“¿Qué tiene que ver esto conmigo?" La pregunta, tan habitual en el lenguaje cotidiano como desprestigiada en los entornos académicos, es el eje de un artículo reciente que el escritor Andrés García Barrios publicó en el Observatorio del Instituto para el Futuro de la Educación del Tecnológico de Monterrey.
Lejos de sugerir desinterés o frivolidad, la fórmula “¿Y a mí, qué?” funciona aquí como un llamado a implicarse, a no quedarse en la superficie del conocimiento, a reconocer que aprender también puede ser un acto existencial.
García Barrios retoma una idea que atraviesa la tradición humanista y que encuentra en Kierkegaard una formulación clave: la verdad solo se vuelve verdad cuando afecta la vida de quien la conoce. El filósofo danés, considerado el padre del existencialismo, advirtió con lucidez que ningún saber es completo si no se encarna. No basta con entender a Platón o a Descartes, dice el artículo: hay que dejar que esos pensamientos nos incomoden, nos cuestionen, incluso nos descoloquen.
Esta perspectiva cambia el modo en que entendemos el acto de estudiar. Aprender ya no es simplemente asimilar contenidos, resolver exámenes o alcanzar metas profesionales. Es, ante todo, establecer un vínculo con lo que se estudia. Preguntarse por qué eso nos importa. Para qué lo queremos. Cómo nos transforma.

García Barrios propone que esta actitud debería estar en el centro de la educación. No como un lujo reservado para las aulas de filosofía, sino como una condición que atraviese todas las disciplinas. En sus palabras, “la implicación personal no es un adorno ni una ocurrencia, sino un componente esencial del aprendizaje profundo”. Cuando un estudiante se pregunta “¿qué tiene que ver esto conmigo?”, el conocimiento deja de ser algo externo y empieza a formar parte de su experiencia vital.
La propuesta no apunta a reemplazar los contenidos por emociones, sino a integrar ambos planos. El estudiante debe poder apropiarse de las ideas que estudia, no para manipularlas a su gusto, sino para habitarlas, explorarlas desde dentro. Solo así la educación deja de ser un trámite y se vuelve un proceso transformador.
El texto también sugiere una crítica implícita a los modelos educativos centrados en la eficiencia, la productividad y el cumplimiento de objetivos. Frente a una lógica que premia la rapidez y la funcionalidad, la pregunta “¿Y a mí, qué?” funciona como una pausa necesaria. Una interrupción que permite reconectar con el sentido.

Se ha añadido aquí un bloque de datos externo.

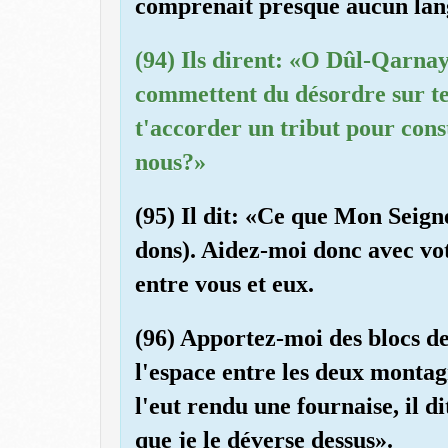
comprenait presque aucun lan
(94) Ils dirent: «O Dûl-Qarnayn
commettent du désordre sur te
t'accorder un tribut pour cons
nous?»
(95) Il dit: «Ce que Mon Seig
dons). Aidez-moi donc avec vot
entre vous et eux.
(96) Apportez-moi des blocs de 
l'espace entre les deux montagne
l'eut rendu une fournaise, il 
que je le déverse dessus».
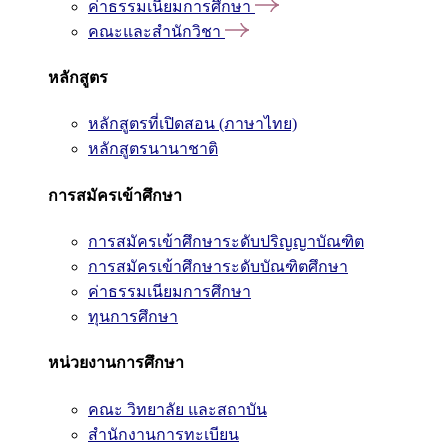
ค่าธรรมเนียมการศึกษา
คณะและสำนักวิชา
หลักสูตร
หลักสูตรที่เปิดสอน (ภาษาไทย)
หลักสูตรนานาชาติ
การสมัครเข้าศึกษา
การสมัครเข้าศึกษาระดับปริญญาบัณฑิต
การสมัครเข้าศึกษาระดับบัณฑิตศึกษา
ค่าธรรมเนียมการศึกษา
ทุนการศึกษา
หน่วยงานการศึกษา
คณะ วิทยาลัย และสถาบัน
สำนักงานการทะเบียน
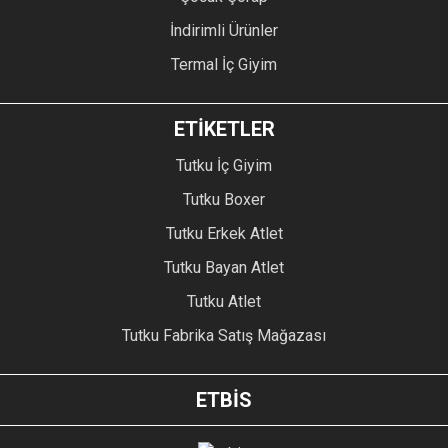
İndirimli Ürünler
Termal İç Giyim
ETİKETLER
Tutku İç Giyim
Tutku Boxer
Tutku Erkek Atlet
Tutku Bayan Atlet
Tutku Atlet
Tutku Fabrika Satış Mağazası
ETBİS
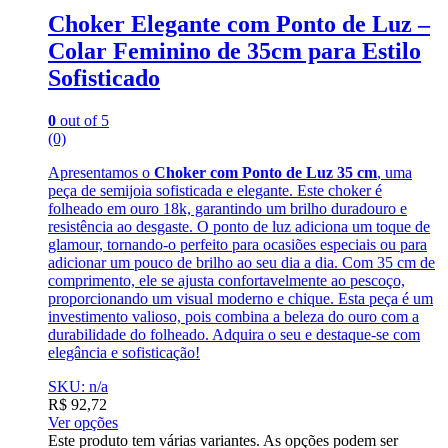
Choker Elegante com Ponto de Luz –
Colar Feminino de 35cm para Estilo
Sofisticado
0
out of 5
(0)
Apresentamos o
Choker com Ponto de Luz 35 cm
, uma
peça de semijoia sofisticada e elegante. Este choker é
folheado em ouro 18k, garantindo um brilho duradouro e
resistência ao desgaste. O ponto de luz adiciona um toque de
glamour, tornando-o perfeito para ocasiões especiais ou para
adicionar um pouco de brilho ao seu dia a dia. Com 35 cm de
comprimento, ele se ajusta confortavelmente ao pescoço,
proporcionando um visual moderno e chique. Esta peça é um
investimento valioso, pois combina a beleza do ouro com a
durabilidade do folheado. Adquira o seu e destaque-se com
elegância e sofisticação!
SKU: n/a
R$
92,72
Ver opções
Este produto tem várias variantes. As opções podem ser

Tal vez por eso la propuesta de García Barrios resulta tan pertinente en esta época. En un mundo saturado de información, donde las respuestas están a un clic de distancia, recuperar el valor de las preguntas se vuelve urgente. Especialmente de aquellas que no tienen una solución inmediata, pero que abren caminos más profundos. ¿Qué tiene que ver esto conmigo? Tal vez sea el principio de una educación más humana.